The AMAZING fast weight lost technique, which you are not using!
You know it’s tough….
People seem to look at you. You can’t seem to avoid their gaze.
It’s not the look you are expecting, either. It’s the look of disappointment. Maybe judgement.
Either way, it doesn’t feel good. You want to feel good. You want to feel like a million dollars!
You deserve it. You’re the main guy. You want people to look at you in admiration. You want them to look in envy.
You want to be the centre of attention. After all, you work hard, so that’s fair!
What’s not fair, is that you keep hearing the same ol’ spiel…
‘For you to loose weight, you have to spend hours in the gym!!!’
I know what you are thinking…
Seriously? (who has time for that?)
The thought of dragging your heavy ass down to the gym, so that people can judge and gawk at you for hours is not even remotely sexy!
After all, you just want an easier way. Who doesn’t?
Believe it or not, there is!
Because, thanks to the brilliance of High-intensity interval training (HIIT) you can now improve your cardiovascular fitness and burn fat quicker than ever before…
In just half the time.
HIIT is an interval training and has been designed to really push for fat burn, but be careful…
HIIT is not for the faint hearted. If you’re serious about burning calories and want to see some serious results right away, using HIIT workouts can be one fast shortcut to your destination. And that is NOT an exaggeration.
Using HIIT workouts requires concentration and determination. It involves discipline and a vision.
Your muscles, lungs and heart are going to be screaming for you to stop, but you need to keep going anyway. Whether you like it or not. (I’m being honest here)
Here’s how to use HIIT workouts to improve your cardiovascular fitness and to blast some calories off your body in a single exercise session.
Always start with dynamic stretching and a warm-up.
If you plan on doing HIIT interval training workouts, this is essential!
The reason is simple…the risk of injury without stretching and warming up are quite high. Also, you won’t be able to work out as hard if you’re not properly warmed up beforehand.

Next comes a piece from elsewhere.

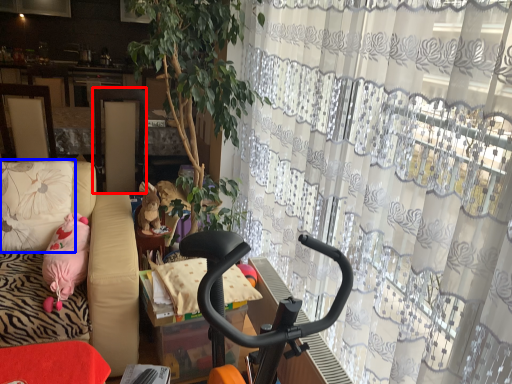 Question: Which object appears closest to the camera in this image, screen door (highlighted by a red box) or pillow (highlighted by a blue box)?

Choices:
 (A) screen door
 (B) pillow

Answer: (B)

You start off with a warm up period, and this can be by stretching your entire body for 3-5 minutes. This could be jogging on the spot, it could be a brisk walk outside.
Then get on the treadmill or stationary bike and exercise at a light or moderate pace for 5-7 minutes.
This will ensure that you get your blood pumping and your body is ready for the burn that you are about to experience;-)
The trick is to go at 90-95% of maximum heart rate.
HIIT workouts typically involve going at about 90-95% of your maximum heart rate. Use the heart rate monitor on your local gym’s workout machines or your own heart rate monitor to gauge how hard you’re working out.
I know what you are going to say…
‘How long should I go for?’
While there is no perfect routine, the usual method is 2 minutes on, 1 minute off.
But this can vary (and does).
The ultimate goal is to push your body with this interval training until your body is so fatigued and tired that it’ll need the rest of the day to recover from the workout. Yes, there is no sugar coating this, it’s that brutal. (Do you want that body or not?)
This WILL get your body into a state called, ‘Excess Post-Exercise Oxygen Consumption.’ (EPOC). To put simply, you’ll be burning weight for the entire rest of the day.
Have a look at this video for a great explanation.
Now let’s be honest… in the beginning, your ability to push yourself hard might not be that high. And that’s perfectly ok.
However, as long as you get more practice with HIIT training, you’ll be able to go longer and longer periods of time at this 90-95% heart rate.
Here are a few exercises that you can try for High-intensity interval training.
Cycling and sprinting are two of the most popular choices and will also improve your cardiovascular fitness. These two choices are simple to perform and easily get your heart rate up. Also, a lot of people find them to be the most enjoyable exercise for them.
If you would like the alternative route, you’ve got more fringe exercises that work quite well.
If you like boxing, you’ll find that jump ropes work great for HIIT training. You can push yourself quite far using just a single jump rope.
There is another possibility,and that is rowing. Rowing equipment is underused in most gyms, but it really works out your cardiovascular system along with many major muscle groups. And it’s fun!
Just to be clear, High-intensity interval training workouts isn’t for everyone. However, with a proper warm up period, and a healthy dose of determination, you will get a body that you will be proud off!